Verset à verset Double colonne
Ce chapitre n’est pas destiné à énumérer toutes les fêtes solennelles que devaient célébrer les Israélites, mais seulement celles dans lesquelles le peuple était convoqué en sainte assemblée dans le sanctuaire (verset 3). C’est pourquoi il n’est pas parlé des nouvelles lunes ou fêtes du premier jour de chaque mois. Il est évident que l’accomplissement de plusieurs de ces prescriptions (celle de l’assemblée du peuple au jour du sabbat, par exemple) ne pouvait avoir lieu qu’à l’époque du désert où le peuple était encore groupé autour du Tabernacle.

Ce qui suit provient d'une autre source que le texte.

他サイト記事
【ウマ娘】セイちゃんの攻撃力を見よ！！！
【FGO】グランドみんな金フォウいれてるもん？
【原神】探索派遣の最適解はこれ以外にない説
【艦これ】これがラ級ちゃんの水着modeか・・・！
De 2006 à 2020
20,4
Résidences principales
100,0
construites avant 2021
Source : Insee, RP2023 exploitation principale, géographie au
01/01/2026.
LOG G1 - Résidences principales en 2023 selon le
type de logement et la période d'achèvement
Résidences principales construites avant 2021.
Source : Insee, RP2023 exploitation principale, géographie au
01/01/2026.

Plus tard, quand le peuple fut dispersé sur une vaste étendue de pays, il y fut pourvu d’une autre manière, comparez 2 Rois 4.23, qui montre en même temps que dans le royaume des dix tribus, l’usage d’une convocation sainte dans les jours de nouvelles lunes s’était aussi établi sous l’influence des prophètes.
Ce même sujet est traité chapitres 28 et 29 des Nombres, mais au point de vue des sacrifices à offrir. Deutéronome chapitre 16 ne relève que les trois grandes fêtes annuelles (Pâques, Pentecôte et Tabernacles), parce que l’auteur a en vue les pèlerinages (verset 16).

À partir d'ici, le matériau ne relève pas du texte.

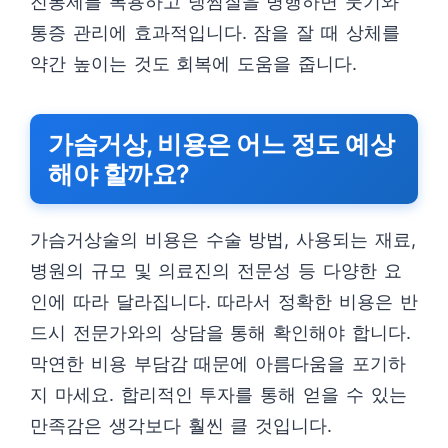
진통제를 복용하고 냉찜질을 병행하면 붓기와
통증 관리에 효과적입니다. 잠을 잘 때 상체를
약간 높이는 것도 회복에 도움을 줍니다.
가슴거상, 비용은 어느 정도 예상
해야 할까요?
가슴거상술의 비용은 수술 방법, 사용되는 재료,
병원의 규모 및 의료진의 전문성 등 다양한 요
인에 따라 달라집니다. 따라서 정확한 비용은 반
드시 전문가와의 상담을 통해 확인해야 합니다.
막연한 비용 부담감 때문에 아름다움을 포기하
지 마세요. 합리적인 투자를 통해 얻을 수 있는
만족감은 생각보다 훨씬 클 것입니다.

Sept époques de saintes assemblées :
Conclusion, versets 37 et 38.
Appendice sur la célébration de la fête des Tabernacles, versets 39 à 44.
Saintes convocations. Lorsque l’assemblée se tenait au Tabernacle, il est possible que le culte se bornât aux sacrifices. Cependant l’expression employée paraît désigner quelque chose de plus. Et lorsque, plus tard, les assemblées durent se tenir, comme celles du jour du sabbat, dans les diverses localités du pays, il faut bien qu’elles fussent consacrées à quelques exercices religieux, tels que la lecture de la loi, les chants et les prières. Ce fut sans doute là l’origine de l’institution des synagogues qui paraît avoir précédé l’exil ; comparez Psaumes 74.4-8 et 2 Rois 4.23.
Au jour du sabbat.
Repos complet, littéralement : repos du repos. Le mot schabbathon se trouve pour la première fois dans Exode 20.8 et l’expression complète : schabbath schabbathon, Exode 21.15, où nous l’avons rendue par : un jour de complet repos. Elle est appliquée au sabbat (Exode 35.2-3), au jour de l’Expiation (Lévitique 16.31 et dans notre chapitre verset 32) et à l’année sabbatique (Lévitique 25.4), qui sont les fêtes d’origine mosaïque.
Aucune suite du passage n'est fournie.